Data listing:
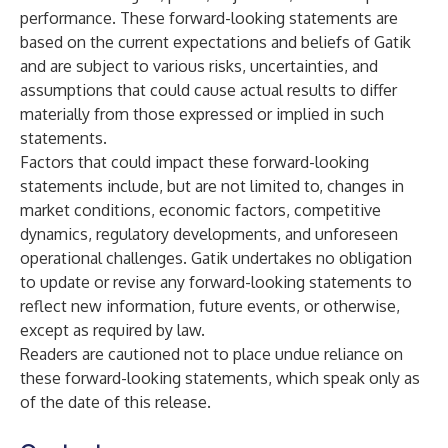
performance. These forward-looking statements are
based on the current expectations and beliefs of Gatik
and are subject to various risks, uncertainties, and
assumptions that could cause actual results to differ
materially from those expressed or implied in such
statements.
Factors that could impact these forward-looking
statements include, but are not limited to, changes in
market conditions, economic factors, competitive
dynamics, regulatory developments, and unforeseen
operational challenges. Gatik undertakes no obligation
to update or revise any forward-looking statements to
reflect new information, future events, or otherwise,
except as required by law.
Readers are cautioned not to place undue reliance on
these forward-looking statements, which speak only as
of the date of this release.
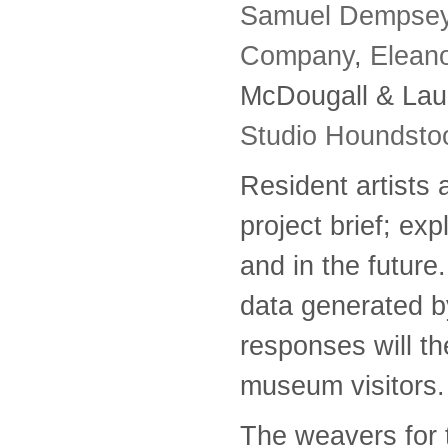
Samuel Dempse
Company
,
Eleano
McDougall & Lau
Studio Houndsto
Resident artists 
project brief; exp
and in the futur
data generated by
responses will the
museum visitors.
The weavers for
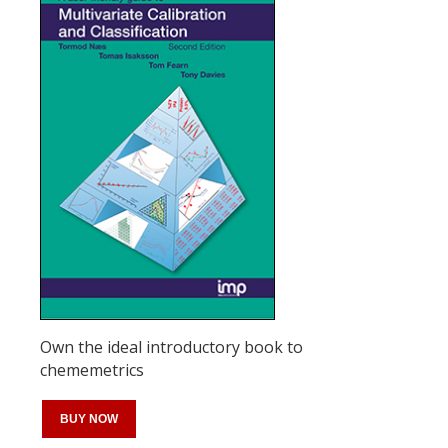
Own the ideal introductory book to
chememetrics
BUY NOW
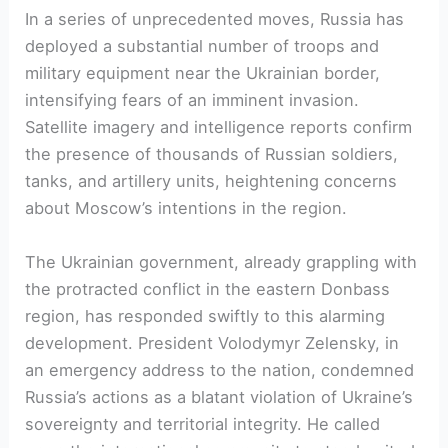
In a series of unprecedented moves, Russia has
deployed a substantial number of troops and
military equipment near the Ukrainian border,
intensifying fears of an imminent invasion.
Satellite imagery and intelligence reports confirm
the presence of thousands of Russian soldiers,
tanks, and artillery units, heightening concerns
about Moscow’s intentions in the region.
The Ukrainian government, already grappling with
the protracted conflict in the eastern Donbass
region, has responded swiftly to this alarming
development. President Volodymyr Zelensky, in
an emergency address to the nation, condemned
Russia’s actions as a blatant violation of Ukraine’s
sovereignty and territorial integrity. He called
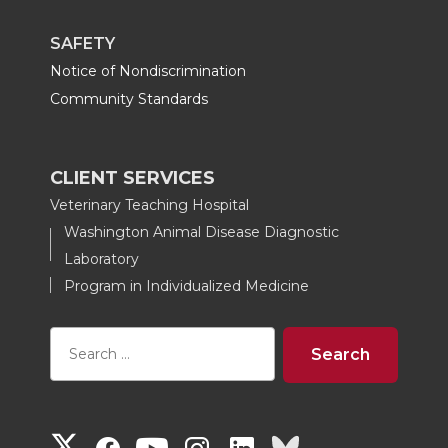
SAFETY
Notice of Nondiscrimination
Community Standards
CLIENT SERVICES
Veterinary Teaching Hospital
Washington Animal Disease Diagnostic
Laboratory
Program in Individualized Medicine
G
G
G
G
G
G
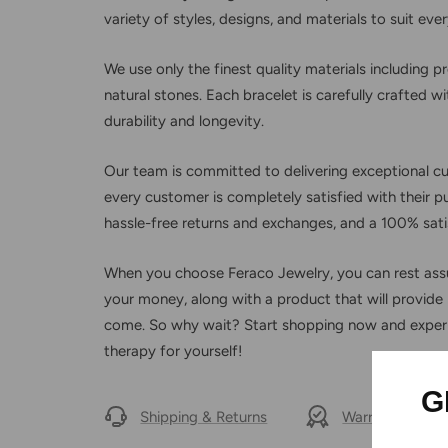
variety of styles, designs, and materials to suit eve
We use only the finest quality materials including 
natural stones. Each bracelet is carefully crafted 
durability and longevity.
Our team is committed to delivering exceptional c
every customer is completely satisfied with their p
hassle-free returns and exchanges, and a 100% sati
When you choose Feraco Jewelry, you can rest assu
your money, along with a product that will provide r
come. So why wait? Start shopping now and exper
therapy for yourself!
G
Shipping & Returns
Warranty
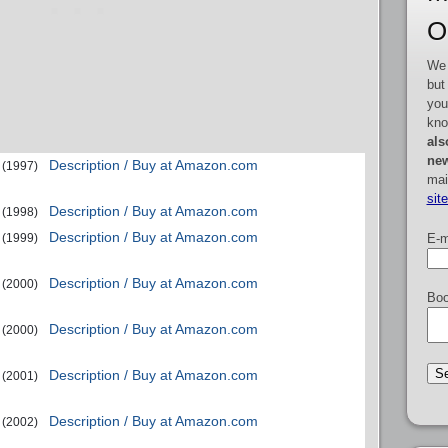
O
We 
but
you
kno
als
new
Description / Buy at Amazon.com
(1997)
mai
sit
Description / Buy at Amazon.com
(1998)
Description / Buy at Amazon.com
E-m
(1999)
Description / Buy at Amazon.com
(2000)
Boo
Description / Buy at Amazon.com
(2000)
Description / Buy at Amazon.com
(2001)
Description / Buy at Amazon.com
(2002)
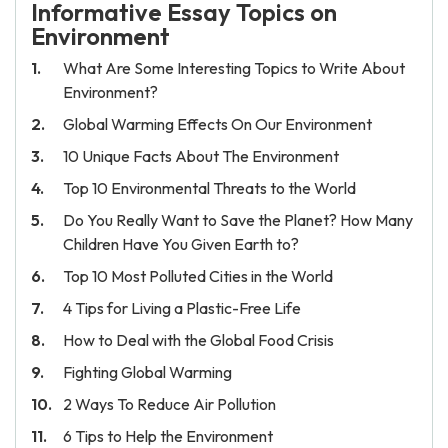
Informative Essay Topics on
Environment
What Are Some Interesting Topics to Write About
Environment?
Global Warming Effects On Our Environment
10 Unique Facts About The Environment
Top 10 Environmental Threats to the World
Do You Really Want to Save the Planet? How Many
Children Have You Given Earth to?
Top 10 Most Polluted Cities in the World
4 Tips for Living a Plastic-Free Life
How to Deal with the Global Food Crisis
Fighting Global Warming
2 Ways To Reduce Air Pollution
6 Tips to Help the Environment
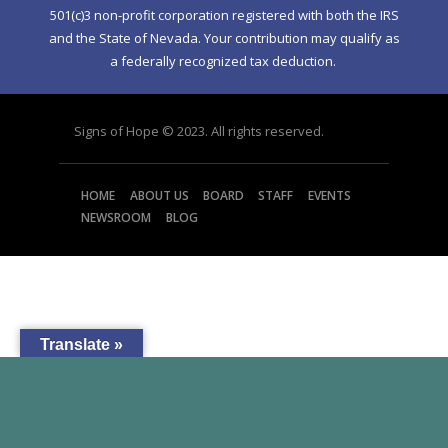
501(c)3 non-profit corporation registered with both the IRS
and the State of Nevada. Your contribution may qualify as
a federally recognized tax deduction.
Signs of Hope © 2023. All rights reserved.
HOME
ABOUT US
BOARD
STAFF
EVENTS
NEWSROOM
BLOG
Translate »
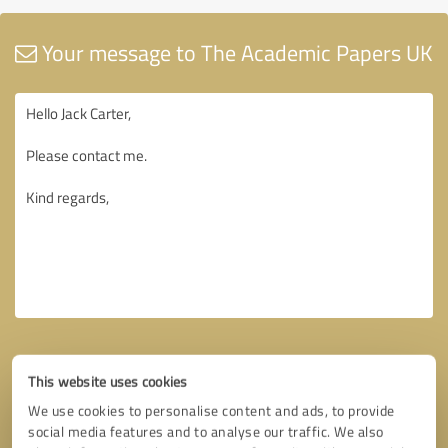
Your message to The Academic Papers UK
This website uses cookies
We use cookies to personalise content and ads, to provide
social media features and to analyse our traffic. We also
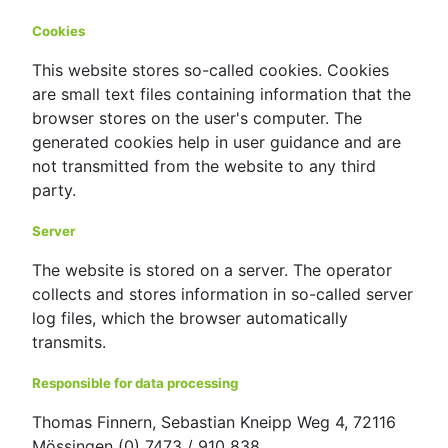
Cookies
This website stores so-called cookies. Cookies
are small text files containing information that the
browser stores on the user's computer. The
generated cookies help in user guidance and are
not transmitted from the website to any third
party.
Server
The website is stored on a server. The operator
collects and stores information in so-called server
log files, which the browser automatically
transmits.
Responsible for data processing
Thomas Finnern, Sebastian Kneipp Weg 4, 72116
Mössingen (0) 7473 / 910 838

---

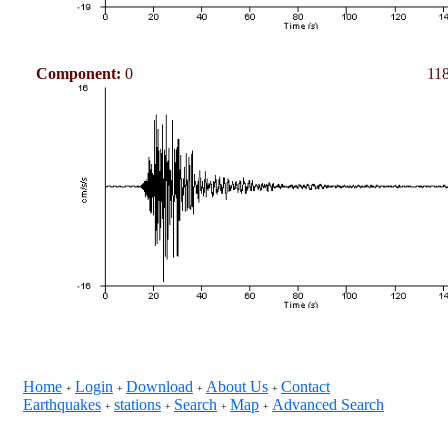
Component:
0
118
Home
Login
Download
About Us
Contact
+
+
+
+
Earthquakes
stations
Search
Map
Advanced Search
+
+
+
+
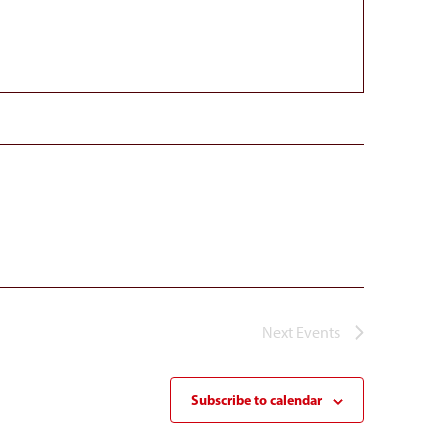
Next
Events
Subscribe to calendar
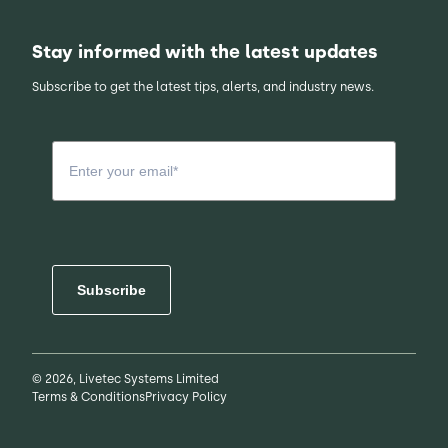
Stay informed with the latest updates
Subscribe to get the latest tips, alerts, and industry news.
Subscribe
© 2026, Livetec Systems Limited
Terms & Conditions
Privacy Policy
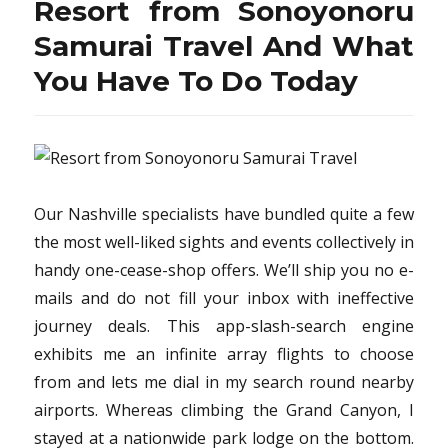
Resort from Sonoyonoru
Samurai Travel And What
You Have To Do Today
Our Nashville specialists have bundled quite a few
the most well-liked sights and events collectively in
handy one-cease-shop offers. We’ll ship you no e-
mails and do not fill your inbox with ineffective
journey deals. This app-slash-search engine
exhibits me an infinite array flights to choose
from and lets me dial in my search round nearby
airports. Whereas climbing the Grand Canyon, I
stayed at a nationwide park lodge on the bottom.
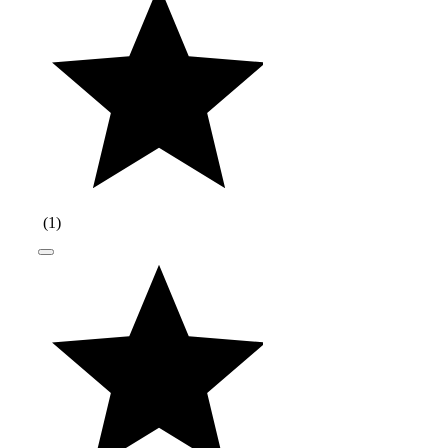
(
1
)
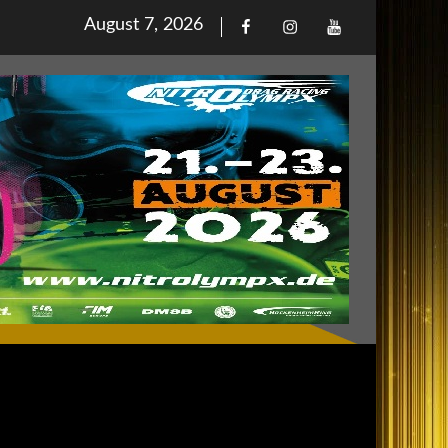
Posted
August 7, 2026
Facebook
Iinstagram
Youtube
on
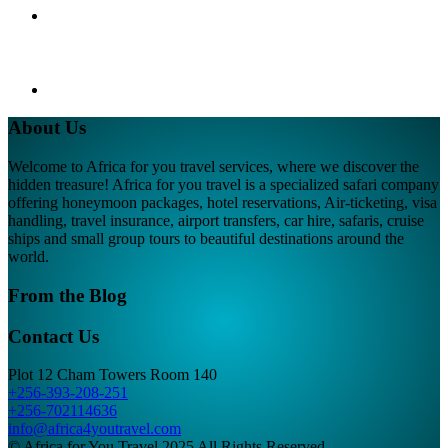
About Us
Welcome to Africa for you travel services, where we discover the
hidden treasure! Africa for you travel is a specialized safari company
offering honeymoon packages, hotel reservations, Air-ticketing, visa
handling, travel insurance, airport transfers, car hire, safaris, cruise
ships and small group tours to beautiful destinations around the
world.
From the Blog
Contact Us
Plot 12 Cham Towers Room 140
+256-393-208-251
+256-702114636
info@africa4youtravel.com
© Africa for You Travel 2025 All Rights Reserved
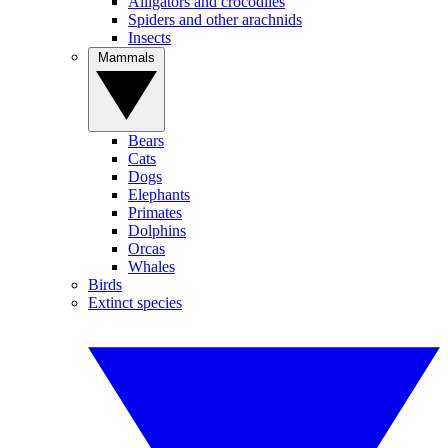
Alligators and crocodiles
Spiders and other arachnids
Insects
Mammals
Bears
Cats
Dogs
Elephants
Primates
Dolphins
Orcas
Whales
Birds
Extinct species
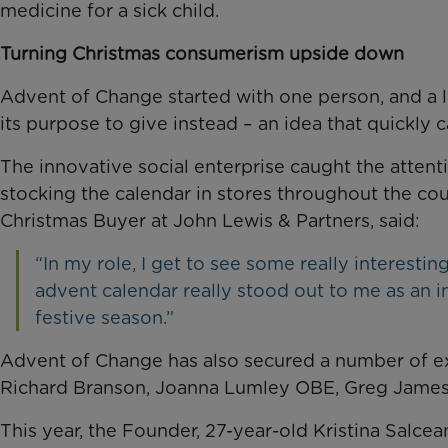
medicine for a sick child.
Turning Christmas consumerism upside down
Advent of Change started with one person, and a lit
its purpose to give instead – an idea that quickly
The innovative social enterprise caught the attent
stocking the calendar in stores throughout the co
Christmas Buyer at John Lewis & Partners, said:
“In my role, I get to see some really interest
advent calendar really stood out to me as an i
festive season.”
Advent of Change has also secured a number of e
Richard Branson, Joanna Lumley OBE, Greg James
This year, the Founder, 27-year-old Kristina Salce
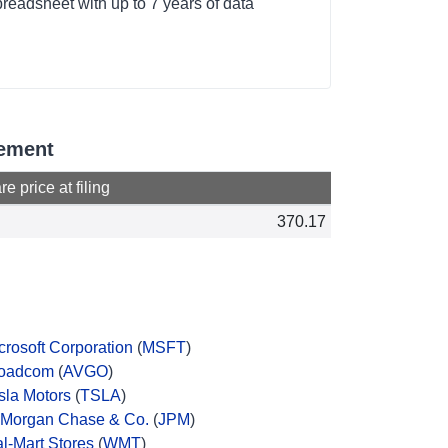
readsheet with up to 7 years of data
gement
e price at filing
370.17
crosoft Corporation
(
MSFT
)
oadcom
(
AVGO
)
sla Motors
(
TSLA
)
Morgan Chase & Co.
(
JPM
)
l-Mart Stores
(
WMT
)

...

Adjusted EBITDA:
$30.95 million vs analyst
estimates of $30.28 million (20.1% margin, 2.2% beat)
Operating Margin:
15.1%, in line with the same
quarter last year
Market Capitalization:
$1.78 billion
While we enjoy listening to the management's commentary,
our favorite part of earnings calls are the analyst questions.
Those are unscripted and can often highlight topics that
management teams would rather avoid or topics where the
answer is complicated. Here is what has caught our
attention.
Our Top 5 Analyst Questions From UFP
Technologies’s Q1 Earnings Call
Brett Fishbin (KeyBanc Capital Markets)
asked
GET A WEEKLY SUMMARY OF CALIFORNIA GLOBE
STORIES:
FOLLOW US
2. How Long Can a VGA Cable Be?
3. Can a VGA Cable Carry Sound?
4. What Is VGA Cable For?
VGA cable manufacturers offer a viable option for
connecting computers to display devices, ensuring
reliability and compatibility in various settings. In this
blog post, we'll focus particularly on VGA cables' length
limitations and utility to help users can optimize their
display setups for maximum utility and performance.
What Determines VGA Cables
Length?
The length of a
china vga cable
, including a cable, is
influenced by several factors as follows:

Task details:
Those lines of the records above that run from the one containing "Advanced Search" through the one containing "You Have To Do Today" should be returned exactly, with no pictures among them.

Answer to this task:
Advanced Search
+
+
+
+
Next
Events
Subscribe to calendar
Stay informed with the latest updates
Subscribe to get the latest tips, alerts, and industry news.
Subscribe
© 2026, Livetec Systems Limited
Terms & Conditions
Privacy Policy
Resort from Sonoyonoru
Samurai Travel And What
You Have To Do Today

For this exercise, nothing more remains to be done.